Foto: Wit Olszewski - shutterstock.com

Ihn beschäftigte auch, wie er eine solche Summe unter Umsatzsteuer- und Einkommenssteuer-Aspekten verbucht, denn mit einer ordentlichen Rechnung, die den Ansprüchen deutscher Steuerbehörden genügt, war durch den Erpresser nicht zu rechnen. Womit der CFO einen weiteren Nebenkriegsschauplatz hatte: Es war mit den Finanzbehörden und den Wirtschaftsprüfern zu klären, wie solch eine Summe zu verbuchen ist.

Gegen 23 Uhr am Dienstag fühlte sich Hahn wieder einigermaßen als Herr der Lage: Das Unternehmen wusste, dass es den richtigen Schlüssel erhalten hat. Am Mittwochmorgen konnte dann mit dem Entschlüsseln begonnen werden. Insgesamt dauerte es dann noch vier Wochen, bis alle Systeme wieder liefen.

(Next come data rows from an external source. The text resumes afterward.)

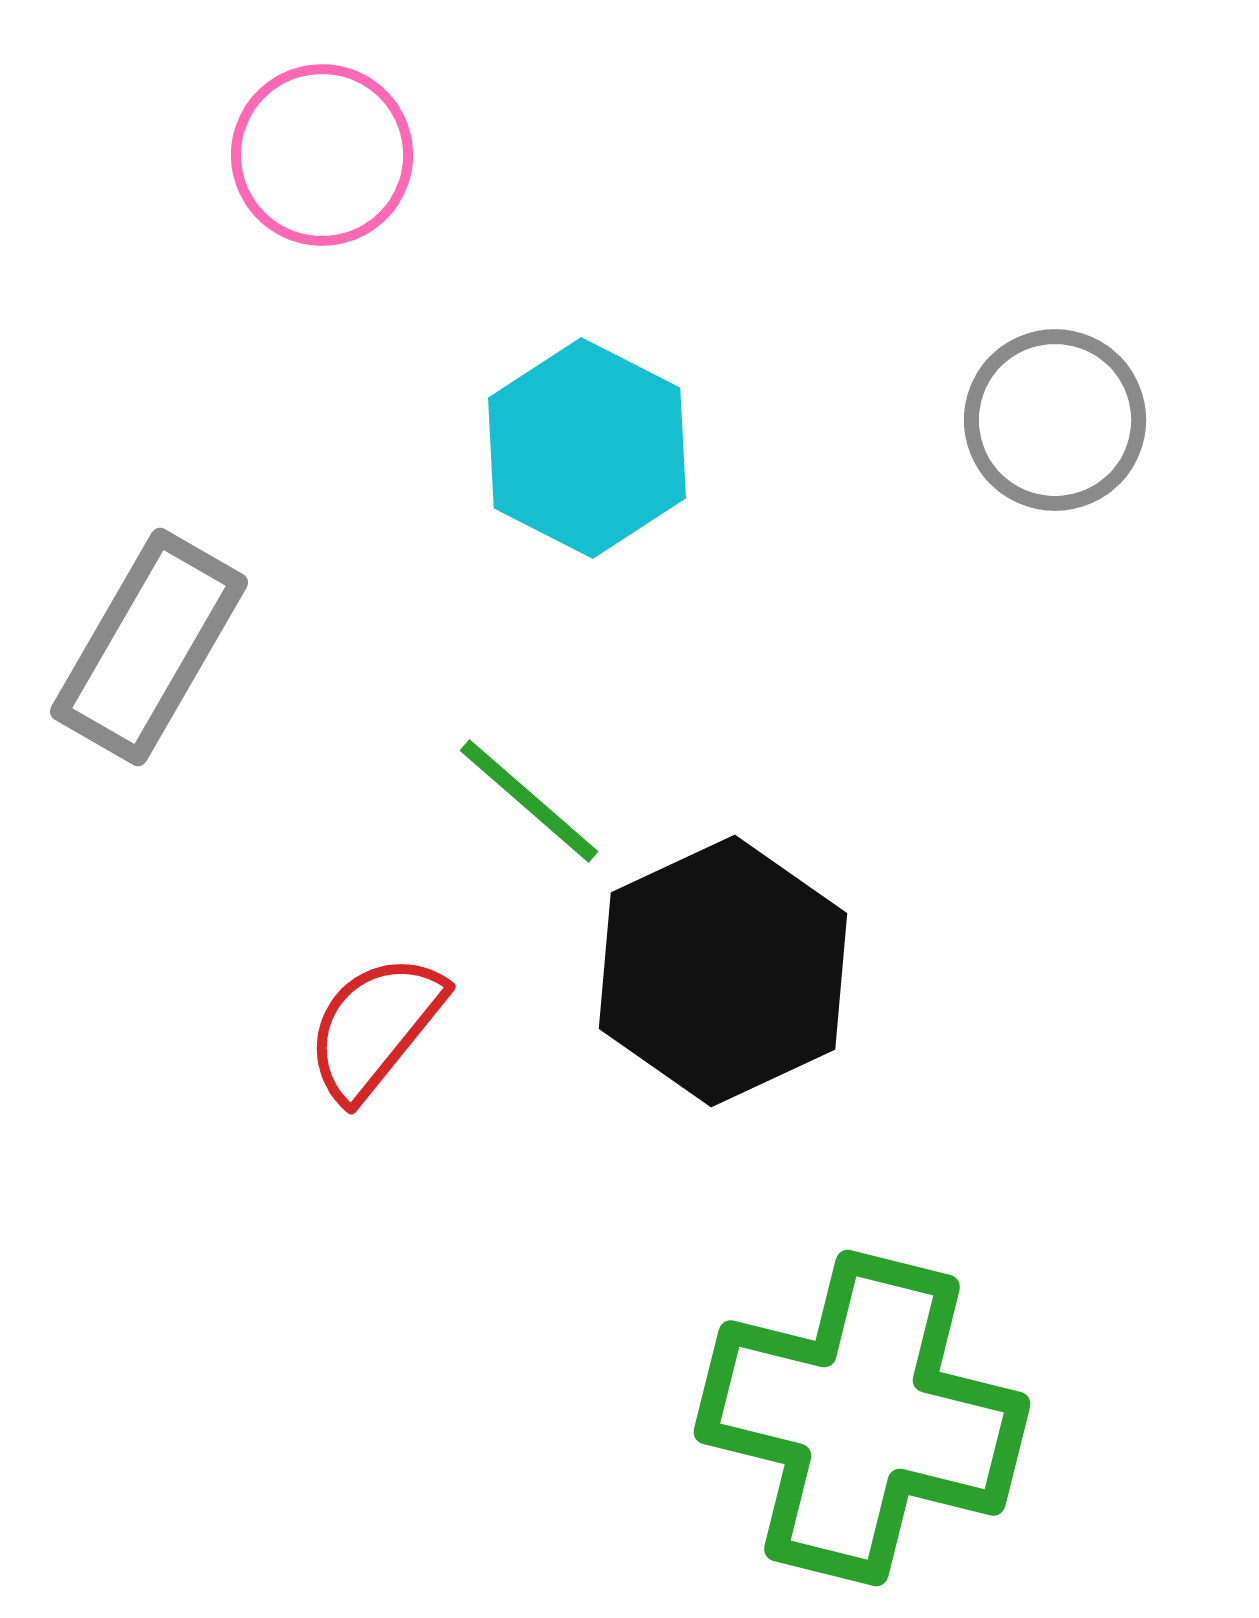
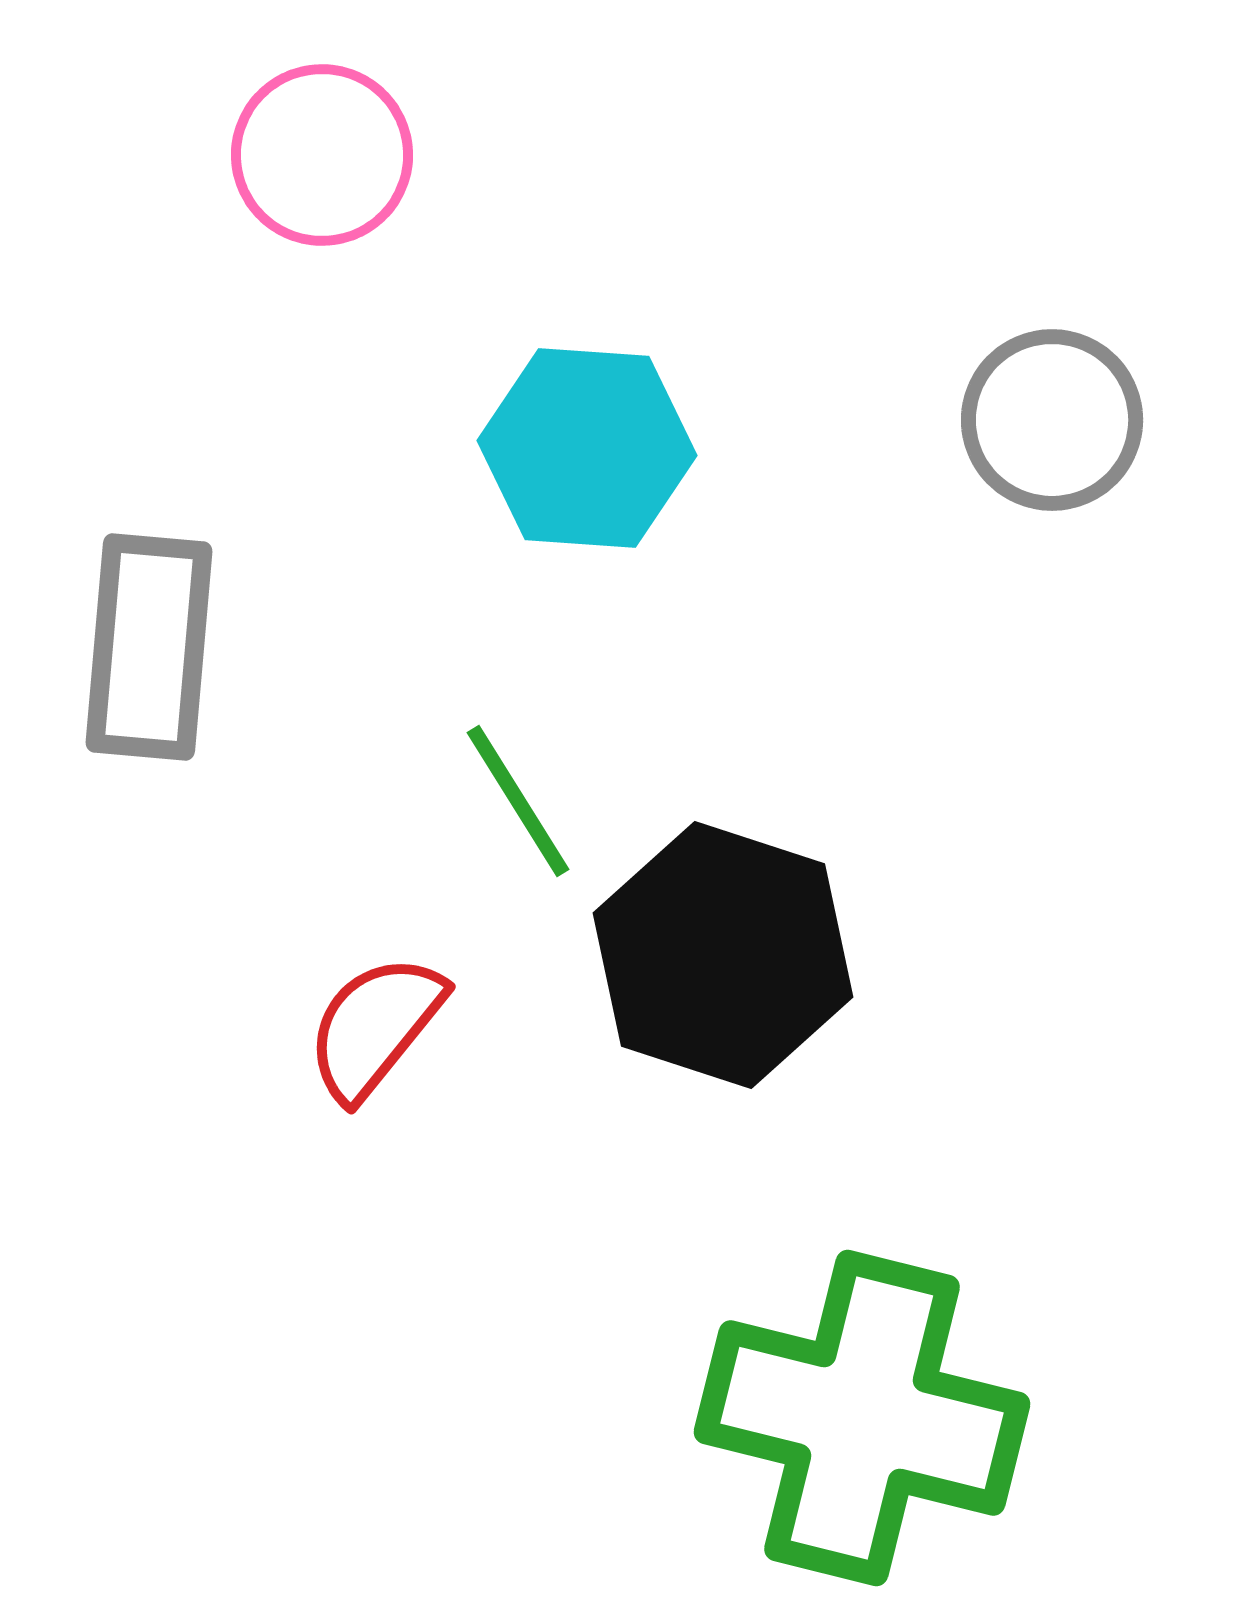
gray circle: moved 3 px left
cyan hexagon: rotated 23 degrees counterclockwise
gray rectangle: rotated 25 degrees counterclockwise
green line: moved 11 px left; rotated 17 degrees clockwise
black hexagon: moved 16 px up; rotated 17 degrees counterclockwise
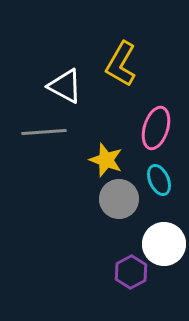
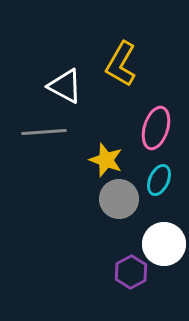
cyan ellipse: rotated 48 degrees clockwise
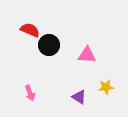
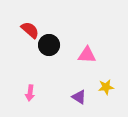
red semicircle: rotated 18 degrees clockwise
pink arrow: rotated 28 degrees clockwise
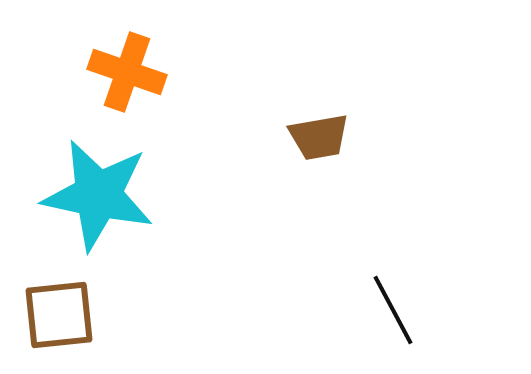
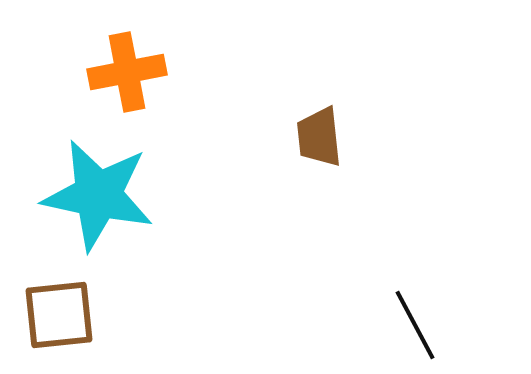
orange cross: rotated 30 degrees counterclockwise
brown trapezoid: rotated 94 degrees clockwise
black line: moved 22 px right, 15 px down
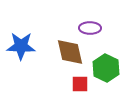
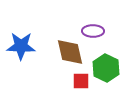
purple ellipse: moved 3 px right, 3 px down
red square: moved 1 px right, 3 px up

Security-Lehren nach dem Hackerangriff

Als Lehre aus dem Vorfall investiert Marc O´Polo mittlerweile deutlich mehr in die IT-Security. Zudem wurde die IT-Infrastruktur komplett neu aufgesetzt. Rückblickend rät Hahn anderen eventuell betroffenen Unternehmen, im Fall der Fälle unbedingt Spezialisten hinzuziehen und externe Hilfe zu suchen. Des Weiteren sei eine Atmosphäre zu schaffen, die ein sehr konzentriertes Arbeiten zulässt.

Ferner empfiehlt er in eine solchen Situation sehr schnell einen klaren Handlungsrahmen abzustecken, was auch Klarheit in Sachen Verhandlungsoptionen gibt. Und last, but not least benötige eine solche Extremlage einen besonderen Teamspirit. Bei Marc O´Polo kümmerten sich etwa Geschäftsführer um den Pizza-Nachschub und Führungskräfte schmierten Marmeladenbrote, um das Notfall-Team bei Kräften zu halten.